A. est une ressortissante iranienne née en 1984. Arrivée en Suisse en 2000, elle est mise au bénéfice de l’admission provisoire en 2005. En 2011, elle obtient une autorisation de séjour pour cas de rigueur (art. 84 al. 5 cum art. 30 al. 1 lit. b LEtr). Le 6 mars 2012, A. dépose une demande de naturalisation ordinaire auprès de l’office des migrations du canton des Grisons. L’autorité cantonale n’entre pas en matière sur la demande, au motif que l’intéressée ne remplit pas les conditions spécifiques liées à la durée de résidence dans le canton. En effet, selon la législation cantonale, seules les personnes ayant résidé dans le canton depuis au moins six ans au bénéfice d’une autorisation en vue d’un séjour durable (autorisation de séjour ou autorisation d’établissement) peuvent demander la naturalisation ordinaire. Or, l’intéressée ne dispose d’un tel droit que depuis 2011, de sorte qu’elle ne remplissait pas les exigences du droit cantonal au moment du dépôt de la demande. Saisi de l’affaire, le Tribunal fédéral rejette le recours. Contrairement à ce que soutient l’intéressée, la réglementation cantonale n’est pas contraire à la Convention de Genève relative au statut des réfugiés, dont l’art. 34 dispose que les États contractants faciliteront, dans toute la mesure du possible, l’assimilation et la naturalisation des réfugiés. En effet, selon le TF, cette disposition n’interdit pas aux États contractants de tenir compte, dans le cadre du calcul de la durée de résidence, du type d’autorisation de présence de la personne concernée. La réglementation cantonale n’est pas davantage contraire au principe de non-discrimination ancré à l’art. 8 al. 2 Cst. dès lors que les personnes admises à titre provisoire ne forment pas un groupe au sens de cette disposition. Enfin, la réglementation litigieuse ne viole pas non plus le principe d’égalité de traitement, car le fait de prendre en considération, dans le calcul de la durée de résidence, le type d’autorisation de présence – et donc la stabilité du droit de présence en Suisse – n’est pas dénué de justification objective et raisonnable (arrêt résumé par Roswitha Petry, in : Actualités du droit des étrangers 2015 I, 233).

ATF 140 II 460

2014-2015

Différence entre les notions de travailleur dépendant et indépendant au sens de l’ALCP.

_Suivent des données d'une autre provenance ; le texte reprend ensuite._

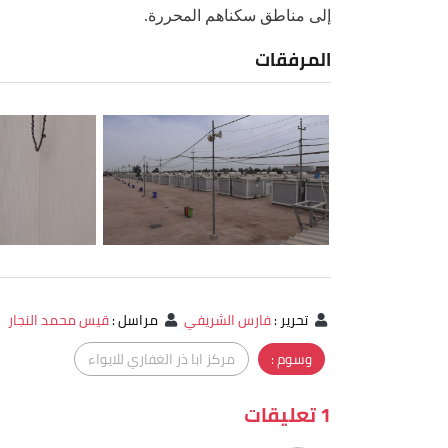
إلى مناطق سكناهم المحررة.
المرفقات
تحرير
:
فارس الشريفي
مراسل
:
قيس محمد النجار
وسوم :
مركز ابا ذر الغفاري للايواء
1 تعليقات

Une ressortissante roumaine se voit refuser l’octroi d’une autorisation de courte durée pour exercer en Suisse une activité de masseuse (prostitution) dans un Club en raison du non-respect des règles concernant l’ordre de priorité. Selon elle, son activité est indépendante et ne doit, de ce fait, pas être soumise aux mesures transitoires de l’art. 10 ALCP. L’activité qu’exercerait cette personne dans le club en question doit être qualifiée de dépendante.

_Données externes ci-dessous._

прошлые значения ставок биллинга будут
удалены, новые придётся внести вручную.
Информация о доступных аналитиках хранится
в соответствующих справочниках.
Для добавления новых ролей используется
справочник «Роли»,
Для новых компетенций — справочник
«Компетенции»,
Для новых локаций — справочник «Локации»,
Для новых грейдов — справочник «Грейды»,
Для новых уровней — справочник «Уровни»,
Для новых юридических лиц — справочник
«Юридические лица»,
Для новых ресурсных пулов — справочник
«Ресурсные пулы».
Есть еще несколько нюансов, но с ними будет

Plusieurs indices amènent à cette conclusion, notamment le fait que les femmes travaillant dans le club soient soumises aux directives de celui-ci, le fait que le club décide qui a le droit de travailler dans le salon ou encore la nécessité de passer par le site du club pour entrer en contact avec les personnes y travaillant. La recourante avançait à l’appui de son recours qu’elle décidait elle-même de quand et pour combien de temps elle travaillait et sélectionnait ses clients ainsi que leur nombre.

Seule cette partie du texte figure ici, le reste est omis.